You still need to do that, but you need the Linux bridge interface to have VLANs defined as well, as the physical switch port that trunks the traffic is going to tag the respective VLANs to/from the Proxmox server and virtual guests.
So, vmbr1 maps to physical interface enp2s0f0. On vmbr1, I have two VLAN interfaces defined - vmbr1.100 (Proxmox guest VLAN) and vmbr1.60 (Phsyical infrastructure VLAN).
My Proxmox server has its own address in vlan60, and my Proxmox guests have addresses (and vlan tag) for vlan100.
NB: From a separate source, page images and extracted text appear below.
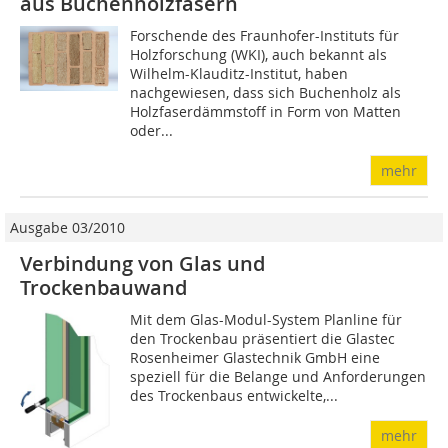
aus Buchenholzfasern
Forschende des Fraunhofer-Instituts für
Holzforschung (WKI), auch bekannt als
Wilhelm-Klauditz-Institut, haben
nachgewiesen, dass sich Buchenholz als
Holzfaserdämmstoff in Form von Matten
oder...
mehr
Ausgabe 03/2010
Verbindung von Glas und
Trockenbauwand
Mit dem Glas-Modul-System Planline für
den Trockenbau präsentiert die Glastec
Rosenheimer Glastechnik GmbH eine
speziell für die Belange und Anforderungen
des Trockenbaus entwickelte,...
mehr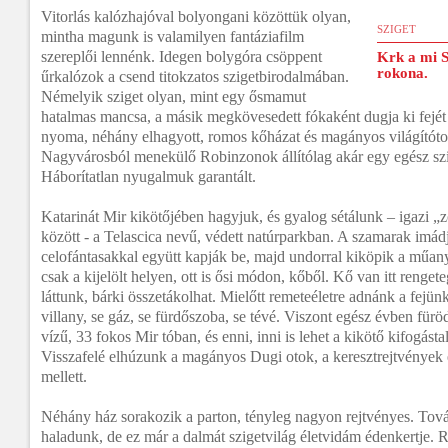
Vitorlás kalózhajóval bolyongani közöttük olyan,
SZIGET
mintha magunk is valamilyen fantáziafilm
szereplői lennénk. Idegen bolygóra csöppent
Krk a mi 
rokona.
űrkalózok a csend titokzatos szigetbirodalmában.
Némelyik sziget olyan, mint egy ősmamut
hatalmas mancsa, a másik megkövesedett fókaként dugja ki fejét
nyoma, néhány elhagyott, romos kőházat és magányos világítóto
Nagyvárosból menekülő Robinzonok állítólag akár egy egész sz
Háborítatlan nyugalmuk garantált.
Katarinát Mir kikötőjében hagyjuk, és gyalog sétálunk – igazi „zö
között - a Telascica nevű, védett natúrparkban. A szamarak imád
celofántasakkal együtt kapják be, majd undorral kiköpik a műany
csak a kijelölt helyen, ott is ősi módon, kőből. Kő van itt renge
láttunk, bárki összetákolhat. Mielőtt remeteéletre adnánk a fejü
villany, se gáz, se fürdőszoba, se tévé. Viszont egész évben fürö
vízű, 33 fokos Mir tóban, és enni, inni is lehet a kikötő kifogást
Visszafelé elhúzunk a magányos Dugi otok, a keresztrejtvények 
mellett.
Néhány ház sorakozik a parton, tényleg nagyon rejtvényes. Továb
haladunk, de ez már a dalmát szigetvilág életvidám édenkertje. R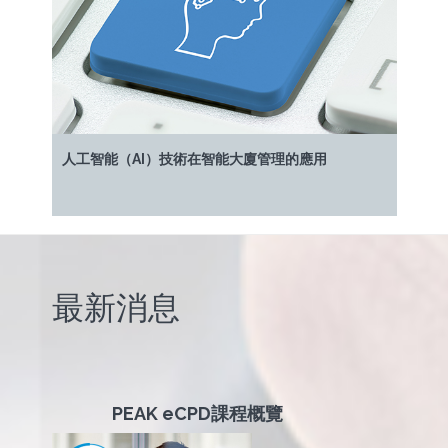
人工智能（AI）技術在智能大廈管理的應用
最新消息
PEAK eCPD
課程概覽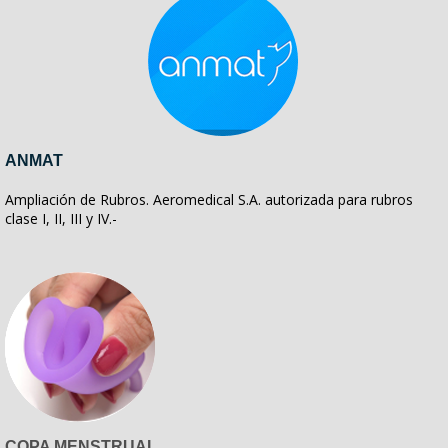
ANMAT
Ampliación de Rubros. Aeromedical S.A. autorizada para rubros
clase I, II, III y IV.-
COPA MENSTRUAL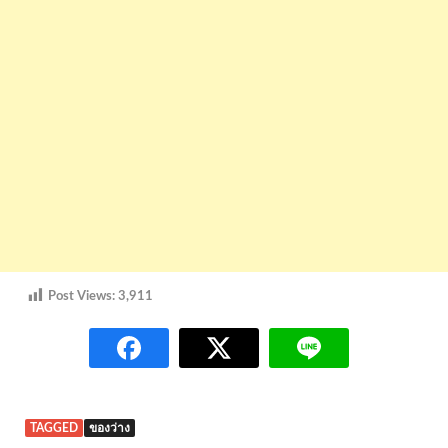
Post Views:
3,911
TAGGED
ของว่าง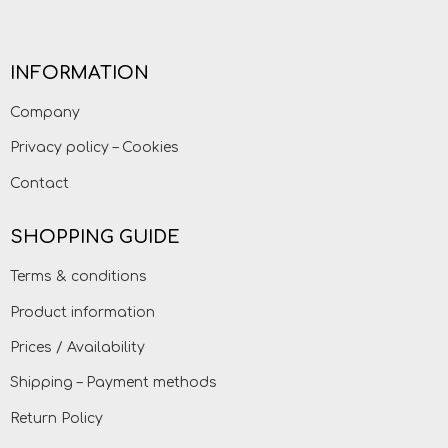
INFORMATION
Company
Privacy policy – Cookies
Contact
SHOPPING GUIDE
Terms & conditions
Product information
Prices / Availability
Shipping – Payment methods
Return Policy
The added headfuck (especially at setup) is that I also run an OPNsense VM on Proxmox, and it has its own vlan interfaces defined - essentially virtual interfaces on top of a virtual interface. So, I have:
switch trunk port
enp2s0f0 (physical)
vmbr1 (Linux bridge)
vmbr1.60 (Proxmox server interface)
vmbr1.100 (Proxmox VLAN interface)
virtual guest nic (w/ vlan tag and IP address)
vtnet1 (OPNsense “physical” nic, but actually virtual)
vtnet1_vlan[xxx] (OPNsense virtual nic per vlan)
All virtual guests default route via OPNsense’s IP address in vlan100, which maps to OPNsense virtual interface vtnet1_vlan100.
Like I said, it’s a headfuck when you first set it up. Interface-ception.
The only unnecessary bit in my setup is that my Proxmox server also has an IP address in vlan100 (via vmbr1.100). I had it there when I originally thought I’d use Proxmox firewalling as well, to effectively create a zero trust network for my Proxmox cluster. But, for me, that would’ve been overkill.